Sogni, amori, riflessioni e fatiche di Deb, un’ebrea milanese, determinata a smentire nella propria esistenza il mito dell’inconciliabilità tra carriera e famiglia, un vincolo forse ancor più stringente nel suo contesto religioso.

Un romanzo dichiaratamente autobiografico, popolato di appuntamenti combinati (shiduch), di ragazze che non escono con i ragazzi prima dell’età del matrimonio, di immersioni nel mikveh, la vasca colma d’acqua piovana capace di unire spiritualmente due anime. E poi gli shabat, le kippah sul capo, la sfida quotidiana dell’uomo di vivere nel mondo scoprendo la spiritualità nascosta in ogni euro guadagnato e in ogni passo compiuto.

Perché Dio è ovunque: in un biberon, su una lavagna, nella metro. Il tutto è sorretto da uno stile vivace e luminoso, con una narrazione coinvolgente che accompagna con ironia il lettore senza mai appesantirlo.

Arrivano così le prime difficoltà da giovane sposa: le ricette da imparare, l’esame di maturità, i primi mesi alla Bocconi e lo stupore (quasi lo shock) della segretaria dell’università quando scopre che Deb è sposata, incinta di tre mesi e impossibilitata a sostenere esami nel giorno di sabato.

E ancora: la nascita dei figli, uno dopo l’altro; i problemi persistenti in facoltà per l’allattamento dei neonati. La grande fatica iniziale nel trovare lavoro, in un vero e proprio mondo parallelo rispetto a quello che vive ogni giorno tra le mura di casa.

“Guardo gli altri studenti con invidia, per la libertà con cui possono gestire le proprie ore e le proprie giornate. Poi me li immagino single a quarant’anni, avvolti in costosi tailleur e doppiopetti di Armani. Non ho scelto quel tipo di vita. Scambierei (i miei figli) Nathan e Rachel per il gusto di sedermi a gambe incrociate sul davanzale della finestra dell’università?”.
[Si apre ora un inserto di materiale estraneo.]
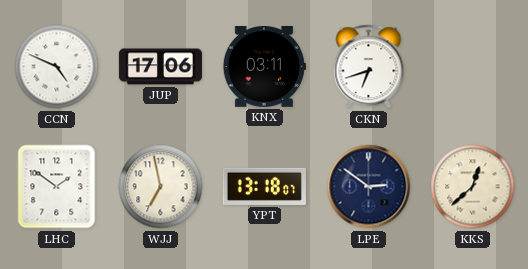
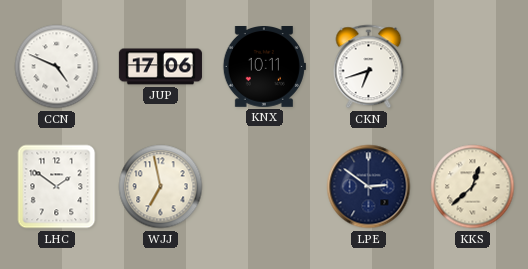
KNX: 03:11 -> 10:11
YPT: 13:18 -> none
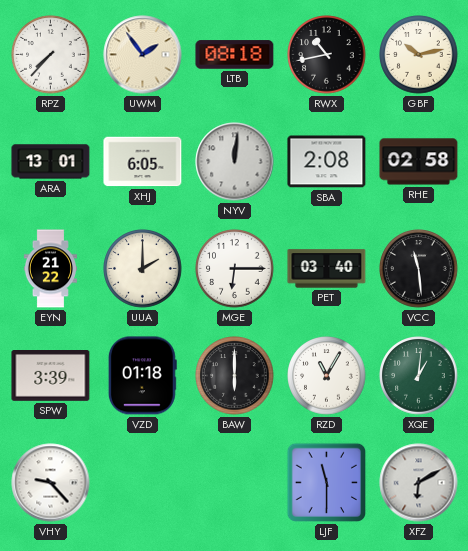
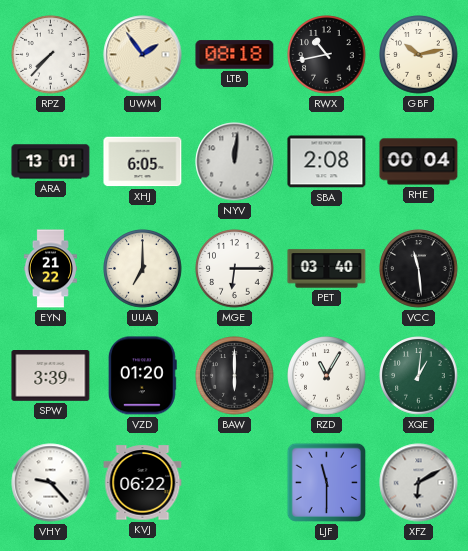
RHE: 02:58 -> 00:04
UUA: 2:00 -> 7:00
VZD: 01:18 -> 01:20
KVJ: none -> 06:22
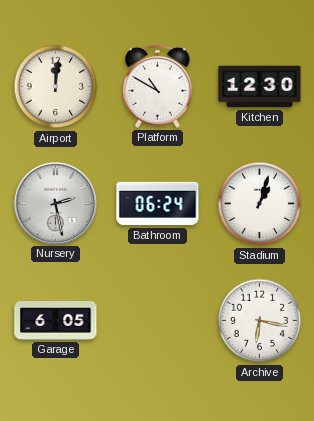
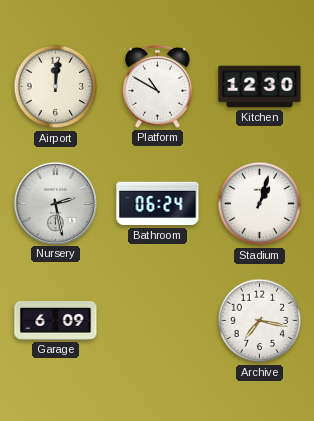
Garage: 6:05 -> 6:09
Archive: 6:17 -> 7:17
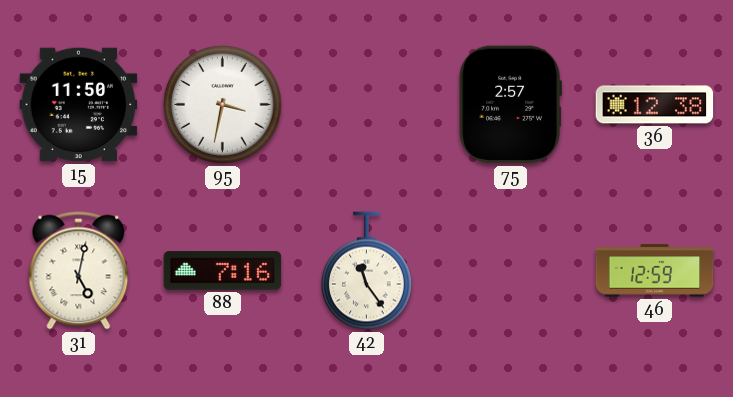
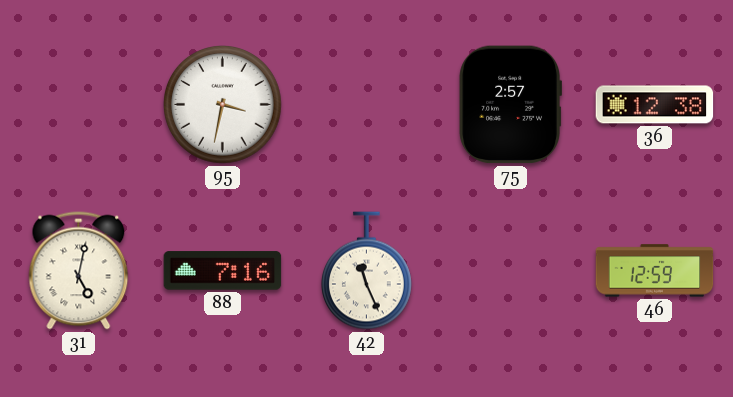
15: 11:50 -> none
42: 11:24 -> 11:26
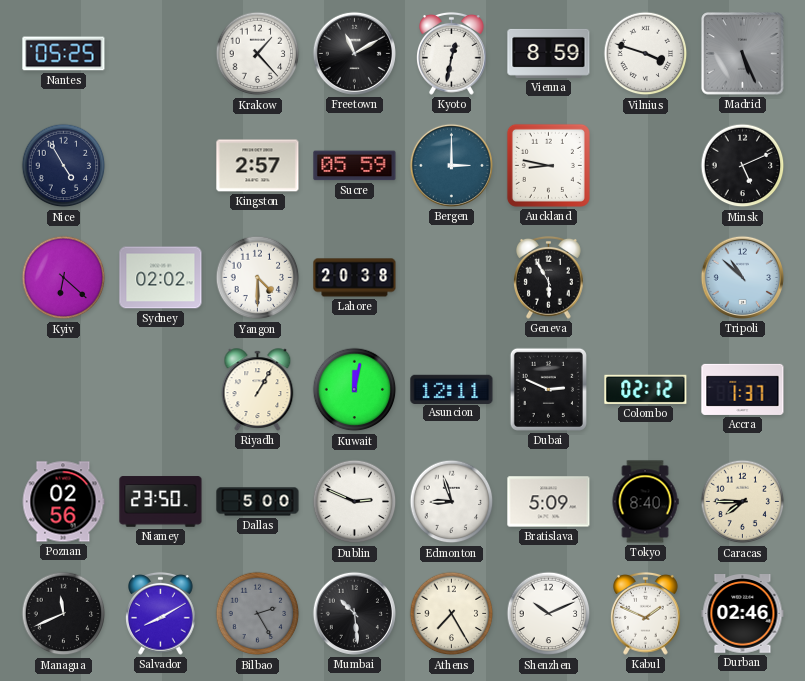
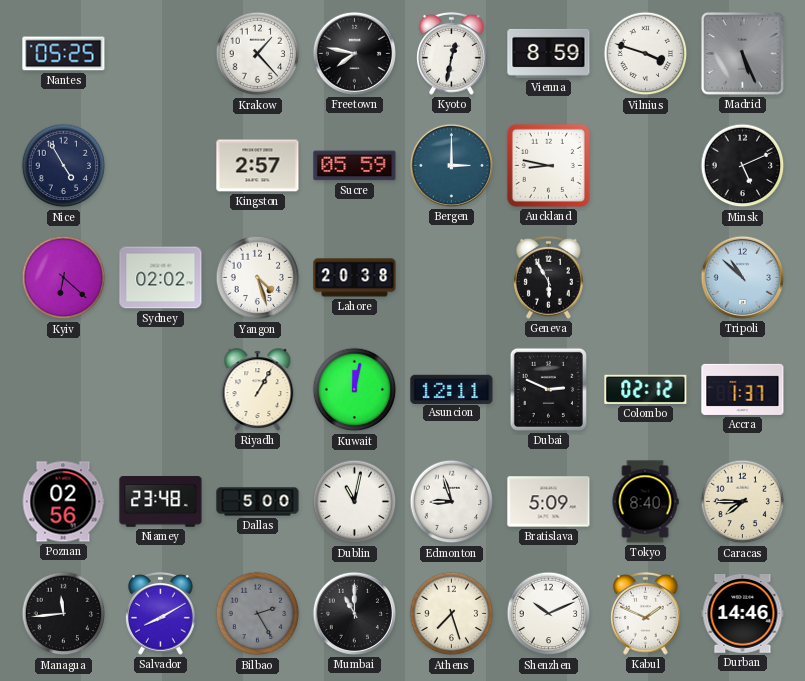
Freetown: 11:10 -> 7:47
Yangon: 4:30 -> 4:27
Niamey: 23:50 -> 23:48
Dublin: 2:49 -> 11:02
Managua: 11:41 -> 11:44
Mumbai: 10:29 -> 11:00
Athens: 7:25 -> 7:27
Durban: 02:46 -> 14:46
Proseguendo nella lettura, emerge con sempre maggiore chiarezza come Deb/Gheula sia una donna fuori dal comune. Dio sembra concedere strumenti speciali a chi ne ha più bisogno: a lei, così perseverante nel vivere e citare la Torah in ogni istante, per raccontare a testa alta, senza timidezza né timore, un ebraismo che ai più potrebbe apparire eccessivo.

Ed è proprio qui che il libro trova la sua misura migliore: nella capacità di tenere insieme concretezza e tensione spirituale senza forzature, lasciando che siano i gesti quotidiani a dare profondità al racconto. Ne viene fuori un libro che funziona davvero, poiché racconta con sincerità una realtà poco conosciuta, senza forzare la mano e senza cercare effetti speciali, lasciando parlare le cose così come sono.

Perché le difficoltà, gli ostacoli e le discese esistono per uno scopo: permetterci di salire ancora più vicino a Lui.

Questo è quello che amo della mia vita. Il non essere allineata”.